Trump lashed out against Taylor in a tweet this morning, mocking him as a “disgruntled employee” and a “real ‘stiff’”.
Pelosi dismisses delay to USPS changes as 'insufficient'
House speaker Nancy Pelosi issued a critical statement on Postmaster General Louis DeJoy’s decision to postpone operational changes to the US Postal Service until after the election.
The Democratic speaker described DeJoy’s decision as a “necessary but insufficient first step in ending the President’s election sabotage campaign.”
Nice try, Postmaster General DeJoy, but the House will still be passing our bill to ensure the delivery of the mail through the election. We will deliver for America by voting on Saturday. #DontMessWithUSPS
— Nancy Pelosi (@SpeakerPelosi) August 18, 2020
“This pause only halts a limited number of the Postmaster’s changes, does not reverse damage already done, and alone is not enough to ensure voters will not be disenfranchised by the President this fall,” Pelosi said.
The speaker noted the House would still vote Saturday on a bill aimed at maintaining USPS’ pre-pandemic level of operations. The House oversight committee will also hold a hearing with DeJoy on Monday.
“During a pandemic, the Postal Service is Election Central,” Pelosi said. “No one should be forced to choose between their health and their vote.”

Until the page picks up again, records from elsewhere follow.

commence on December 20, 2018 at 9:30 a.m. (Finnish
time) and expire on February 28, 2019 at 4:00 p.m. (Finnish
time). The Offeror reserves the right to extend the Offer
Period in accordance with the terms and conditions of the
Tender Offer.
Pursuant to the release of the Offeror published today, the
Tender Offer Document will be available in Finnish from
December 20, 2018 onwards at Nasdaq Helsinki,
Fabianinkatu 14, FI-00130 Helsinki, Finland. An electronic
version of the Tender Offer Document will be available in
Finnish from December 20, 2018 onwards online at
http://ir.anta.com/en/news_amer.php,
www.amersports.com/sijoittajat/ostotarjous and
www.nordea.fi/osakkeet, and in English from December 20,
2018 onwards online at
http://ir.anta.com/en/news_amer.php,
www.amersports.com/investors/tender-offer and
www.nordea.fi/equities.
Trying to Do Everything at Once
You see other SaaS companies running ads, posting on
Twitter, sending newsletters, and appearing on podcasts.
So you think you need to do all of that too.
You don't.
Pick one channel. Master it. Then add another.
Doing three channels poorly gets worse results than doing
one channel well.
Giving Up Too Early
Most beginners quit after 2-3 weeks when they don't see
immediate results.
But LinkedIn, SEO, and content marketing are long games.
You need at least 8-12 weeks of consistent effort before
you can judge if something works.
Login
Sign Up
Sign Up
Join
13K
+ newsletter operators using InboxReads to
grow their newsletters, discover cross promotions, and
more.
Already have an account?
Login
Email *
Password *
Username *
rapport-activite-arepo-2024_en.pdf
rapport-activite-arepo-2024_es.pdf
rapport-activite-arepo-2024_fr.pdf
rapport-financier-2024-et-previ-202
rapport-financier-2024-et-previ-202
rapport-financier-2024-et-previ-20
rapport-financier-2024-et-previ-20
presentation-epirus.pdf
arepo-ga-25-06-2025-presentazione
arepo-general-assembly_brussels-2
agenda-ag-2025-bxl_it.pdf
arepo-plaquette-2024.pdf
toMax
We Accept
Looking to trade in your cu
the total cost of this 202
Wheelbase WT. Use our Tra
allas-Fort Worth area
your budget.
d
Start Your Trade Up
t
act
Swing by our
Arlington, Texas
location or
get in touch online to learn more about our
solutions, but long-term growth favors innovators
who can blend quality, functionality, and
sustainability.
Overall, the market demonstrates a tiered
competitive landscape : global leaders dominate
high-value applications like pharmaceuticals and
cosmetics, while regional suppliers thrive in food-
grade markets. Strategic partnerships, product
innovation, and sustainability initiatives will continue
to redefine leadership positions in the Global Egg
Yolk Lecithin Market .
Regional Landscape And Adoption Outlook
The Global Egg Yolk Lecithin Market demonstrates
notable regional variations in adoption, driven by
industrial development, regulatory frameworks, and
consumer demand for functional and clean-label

Senate majority leader Mitch McConnell indicated Democratic calls to provide more funding to the US Postal Service may present an opportunity to reopen coronavirus relief negotiations.
But the Republican leader said he would not support a bill that only allocates more money to USPS.
“I don’t think we’ll pass, in the Senate, a postal-only bill,” McConnell told the Louisville Courier Journal.
Negotiations over the next coronavirus relief bill stalled earlier this month, after the White House and Democratic congressional leaders failed to reach an agreement on the overall cost of the package.
McConnell indicated the conflict over USPS could present a negotiating opportunity, but Democrats may be hesitant to make concessions on other aspects of the relief bill in order to fund mail services, which they have described as fundamental to US democracy.
House speaker Nancy Pelosi intends to hold a vote on a bill regarding USPS on Saturday.
The Guardian’s Sam Levine reports:
Postmaster General Louis DeJoy’s announcement that he was postponing operational changes to USPS came after days of heavy scrutiny and on the day more than 20 states were set to file a lawsuit challenging the changes.
On Sunday, House Speaker Nancy Pelosi also recalled the House of Representatives to Washington to deal with USPS funding.
There were protests outside DeJoy’s home last weekend and the postmaster general is set to appear before the Senate committee on homeland security and governmental affairs on Friday and the House oversight committee next week. The USPS inspector general is also investigating the changes.
USPS has always maintained it has the capacity to deliver election mail in the fall, but many experts expressed deep concern about whether the reported delays would affect the November election.
Ron Stroman, who stepped down as the number two official at USPS in June, told the Guardian last week that making operational changes just months before the election was “a high-risk proposition”.
Democratic Senator Gary Peters expressed lingering concerns about the US Postal Service, despite Postmaster General Louis DeJoy’s announcement that he would delay operational changes until after the presidential election.
Peters is the top Democrat on the Senate homeland security and governmental affairs committee, which will hold a hearing with DeJoy on Friday.
“There is simply no excuse for why Postmaster General DeJoy began instituting changes that have severely disrupted service for Michiganders and people in communities all across the country during an unprecedented public health and economic crisis,” Peters said in a statement.
“While it is a positive development that the Postmaster General says he will be temporarily rolling back some of these harmful changes as I have demanded – there are still too many unanswered questions.”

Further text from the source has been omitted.